*Assignment*
All of the entries need to be written out again, exactly as they are.

*Records provided*
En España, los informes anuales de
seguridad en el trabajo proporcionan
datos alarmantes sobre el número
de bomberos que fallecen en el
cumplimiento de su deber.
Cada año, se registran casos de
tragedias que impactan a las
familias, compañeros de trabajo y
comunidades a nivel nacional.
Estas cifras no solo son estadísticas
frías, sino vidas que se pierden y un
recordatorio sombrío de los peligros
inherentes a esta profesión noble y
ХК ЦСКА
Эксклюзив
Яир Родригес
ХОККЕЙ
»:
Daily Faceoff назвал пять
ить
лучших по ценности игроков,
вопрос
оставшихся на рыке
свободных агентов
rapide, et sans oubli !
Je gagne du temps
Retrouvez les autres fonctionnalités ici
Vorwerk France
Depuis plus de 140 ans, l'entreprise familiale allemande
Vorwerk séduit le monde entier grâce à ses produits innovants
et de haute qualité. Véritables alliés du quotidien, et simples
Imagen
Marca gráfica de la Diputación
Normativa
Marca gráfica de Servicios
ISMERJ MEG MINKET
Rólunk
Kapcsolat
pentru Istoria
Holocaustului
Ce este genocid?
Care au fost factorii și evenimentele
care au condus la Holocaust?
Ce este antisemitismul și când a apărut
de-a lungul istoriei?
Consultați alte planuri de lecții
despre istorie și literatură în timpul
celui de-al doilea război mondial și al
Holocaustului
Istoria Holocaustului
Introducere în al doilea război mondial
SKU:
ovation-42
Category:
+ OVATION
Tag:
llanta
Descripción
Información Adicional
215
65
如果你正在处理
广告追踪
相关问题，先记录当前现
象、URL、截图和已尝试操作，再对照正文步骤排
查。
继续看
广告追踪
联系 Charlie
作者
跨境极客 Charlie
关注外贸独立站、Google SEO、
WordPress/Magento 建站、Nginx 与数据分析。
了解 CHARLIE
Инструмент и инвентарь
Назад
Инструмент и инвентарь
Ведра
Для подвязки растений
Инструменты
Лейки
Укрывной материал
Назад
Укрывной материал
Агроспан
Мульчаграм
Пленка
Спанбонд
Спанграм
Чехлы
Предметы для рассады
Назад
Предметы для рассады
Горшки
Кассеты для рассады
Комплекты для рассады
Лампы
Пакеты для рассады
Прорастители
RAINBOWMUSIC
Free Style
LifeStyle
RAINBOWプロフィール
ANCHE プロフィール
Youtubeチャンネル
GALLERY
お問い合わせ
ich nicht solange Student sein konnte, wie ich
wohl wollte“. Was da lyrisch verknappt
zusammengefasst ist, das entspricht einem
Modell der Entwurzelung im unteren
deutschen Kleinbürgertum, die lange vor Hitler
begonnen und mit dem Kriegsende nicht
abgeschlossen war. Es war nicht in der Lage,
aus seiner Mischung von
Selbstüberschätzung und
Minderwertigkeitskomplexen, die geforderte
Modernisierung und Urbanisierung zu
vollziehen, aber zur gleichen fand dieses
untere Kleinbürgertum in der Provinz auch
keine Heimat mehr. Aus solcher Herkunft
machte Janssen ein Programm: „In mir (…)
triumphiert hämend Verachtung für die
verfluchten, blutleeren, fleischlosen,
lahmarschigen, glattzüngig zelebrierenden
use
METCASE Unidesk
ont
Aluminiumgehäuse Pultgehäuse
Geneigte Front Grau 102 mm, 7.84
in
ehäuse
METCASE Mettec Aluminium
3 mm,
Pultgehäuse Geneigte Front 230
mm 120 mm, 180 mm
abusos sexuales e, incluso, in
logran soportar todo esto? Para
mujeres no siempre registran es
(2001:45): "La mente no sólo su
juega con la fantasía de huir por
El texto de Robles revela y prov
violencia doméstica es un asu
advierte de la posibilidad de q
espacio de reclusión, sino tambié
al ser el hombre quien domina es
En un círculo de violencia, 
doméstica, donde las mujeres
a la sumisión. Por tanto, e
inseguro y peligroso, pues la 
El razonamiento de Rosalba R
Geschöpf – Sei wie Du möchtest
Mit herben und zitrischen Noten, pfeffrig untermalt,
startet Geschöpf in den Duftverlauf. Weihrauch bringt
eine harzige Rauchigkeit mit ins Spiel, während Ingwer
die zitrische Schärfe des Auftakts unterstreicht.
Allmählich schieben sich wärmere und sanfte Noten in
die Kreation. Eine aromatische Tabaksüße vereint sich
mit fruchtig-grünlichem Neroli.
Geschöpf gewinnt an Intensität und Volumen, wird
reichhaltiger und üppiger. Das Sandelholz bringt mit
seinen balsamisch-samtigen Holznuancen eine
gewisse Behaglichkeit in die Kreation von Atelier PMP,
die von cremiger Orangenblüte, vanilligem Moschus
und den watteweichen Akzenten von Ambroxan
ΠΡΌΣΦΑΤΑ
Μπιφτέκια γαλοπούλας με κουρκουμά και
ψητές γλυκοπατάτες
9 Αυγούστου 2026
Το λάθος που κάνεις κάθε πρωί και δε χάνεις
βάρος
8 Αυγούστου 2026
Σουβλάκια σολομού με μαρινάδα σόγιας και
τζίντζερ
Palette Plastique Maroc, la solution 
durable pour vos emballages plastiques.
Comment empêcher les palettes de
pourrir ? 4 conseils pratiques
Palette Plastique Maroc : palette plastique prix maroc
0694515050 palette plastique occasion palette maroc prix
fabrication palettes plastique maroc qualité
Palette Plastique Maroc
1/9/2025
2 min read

*Answer for this exercise*
En España, los informes anuales de
seguridad en el trabajo proporcionan
datos alarmantes sobre el número
de bomberos que fallecen en el
cumplimiento de su deber.
Cada año, se registran casos de
tragedias que impactan a las
familias, compañeros de trabajo y
comunidades a nivel nacional.
Estas cifras no solo son estadísticas
frías, sino vidas que se pierden y un
recordatorio sombrío de los peligros
inherentes a esta profesión noble y
ХК ЦСКА
Эксклюзив
Яир Родригес
ХОККЕЙ
»:
Daily Faceoff назвал пять
ить
лучших по ценности игроков,
вопрос
оставшихся на рыке
свободных агентов
rapide, et sans oubli !
Je gagne du temps
Retrouvez les autres fonctionnalités ici
Vorwerk France
Depuis plus de 140 ans, l'entreprise familiale allemande
Vorwerk séduit le monde entier grâce à ses produits innovants
et de haute qualité. Véritables alliés du quotidien, et simples
Imagen
Marca gráfica de la Diputación
Normativa
Marca gráfica de Servicios
ISMERJ MEG MINKET
Rólunk
Kapcsolat
pentru Istoria
Holocaustului
Ce este genocid?
Care au fost factorii și evenimentele
care au condus la Holocaust?
Ce este antisemitismul și când a apărut
de-a lungul istoriei?
Consultați alte planuri de lecții
despre istorie și literatură în timpul
celui de-al doilea război mondial și al
Holocaustului
Istoria Holocaustului
Introducere în al doilea război mondial
SKU:
ovation-42
Category:
+ OVATION
Tag:
llanta
Descripción
Información Adicional
215
65
如果你正在处理
广告追踪
相关问题，先记录当前现
象、URL、截图和已尝试操作，再对照正文步骤排
查。
继续看
广告追踪
联系 Charlie
作者
跨境极客 Charlie
关注外贸独立站、Google SEO、
WordPress/Magento 建站、Nginx 与数据分析。
了解 CHARLIE
Инструмент и инвентарь
Назад
Инструмент и инвентарь
Ведра
Для подвязки растений
Инструменты
Лейки
Укрывной материал
Назад
Укрывной материал
Агроспан
Мульчаграм
Пленка
Спанбонд
Спанграм
Чехлы
Предметы для рассады
Назад
Предметы для рассады
Горшки
Кассеты для рассады
Комплекты для рассады
Лампы
Пакеты для рассады
Прорастители
RAINBOWMUSIC
Free Style
LifeStyle
RAINBOWプロフィール
ANCHE プロフィール
Youtubeチャンネル
GALLERY
お問い合わせ
ich nicht solange Student sein konnte, wie ich
wohl wollte“. Was da lyrisch verknappt
zusammengefasst ist, das entspricht einem
Modell der Entwurzelung im unteren
deutschen Kleinbürgertum, die lange vor Hitler
begonnen und mit dem Kriegsende nicht
abgeschlossen war. Es war nicht in der Lage,
aus seiner Mischung von
Selbstüberschätzung und
Minderwertigkeitskomplexen, die geforderte
Modernisierung und Urbanisierung zu
vollziehen, aber zur gleichen fand dieses
untere Kleinbürgertum in der Provinz auch
keine Heimat mehr. Aus solcher Herkunft
machte Janssen ein Programm: „In mir (…)
triumphiert hämend Verachtung für die
verfluchten, blutleeren, fleischlosen,
lahmarschigen, glattzüngig zelebrierenden
use
METCASE Unidesk
ont
Aluminiumgehäuse Pultgehäuse
Geneigte Front Grau 102 mm, 7.84
in
ehäuse
METCASE Mettec Aluminium
3 mm,
Pultgehäuse Geneigte Front 230
mm 120 mm, 180 mm
abusos sexuales e, incluso, in
logran soportar todo esto? Para
mujeres no siempre registran es
(2001:45): "La mente no sólo su
juega con la fantasía de huir por
El texto de Robles revela y prov
violencia doméstica es un asu
advierte de la posibilidad de q
espacio de reclusión, sino tambié
al ser el hombre quien domina es
En un círculo de violencia, 
doméstica, donde las mujeres
a la sumisión. Por tanto, e
inseguro y peligroso, pues la 
El razonamiento de Rosalba R
Geschöpf – Sei wie Du möchtest
Mit herben und zitrischen Noten, pfeffrig untermalt,
startet Geschöpf in den Duftverlauf. Weihrauch bringt
eine harzige Rauchigkeit mit ins Spiel, während Ingwer
die zitrische Schärfe des Auftakts unterstreicht.
Allmählich schieben sich wärmere und sanfte Noten in
die Kreation. Eine aromatische Tabaksüße vereint sich
mit fruchtig-grünlichem Neroli.
Geschöpf gewinnt an Intensität und Volumen, wird
reichhaltiger und üppiger. Das Sandelholz bringt mit
seinen balsamisch-samtigen Holznuancen eine
gewisse Behaglichkeit in die Kreation von Atelier PMP,
die von cremiger Orangenblüte, vanilligem Moschus
und den watteweichen Akzenten von Ambroxan
ΠΡΌΣΦΑΤΑ
Μπιφτέκια γαλοπούλας με κουρκουμά και
ψητές γλυκοπατάτες
9 Αυγούστου 2026
Το λάθος που κάνεις κάθε πρωί και δε χάνεις
βάρος
8 Αυγούστου 2026
Σουβλάκια σολομού με μαρινάδα σόγιας και
τζίντζερ
Palette Plastique Maroc, la solution 
durable pour vos emballages plastiques.
Comment empêcher les palettes de
pourrir ? 4 conseils pratiques
Palette Plastique Maroc : palette plastique prix maroc
0694515050 palette plastique occasion palette maroc prix
fabrication palettes plastique maroc qualité
Palette Plastique Maroc
1/9/2025
2 min read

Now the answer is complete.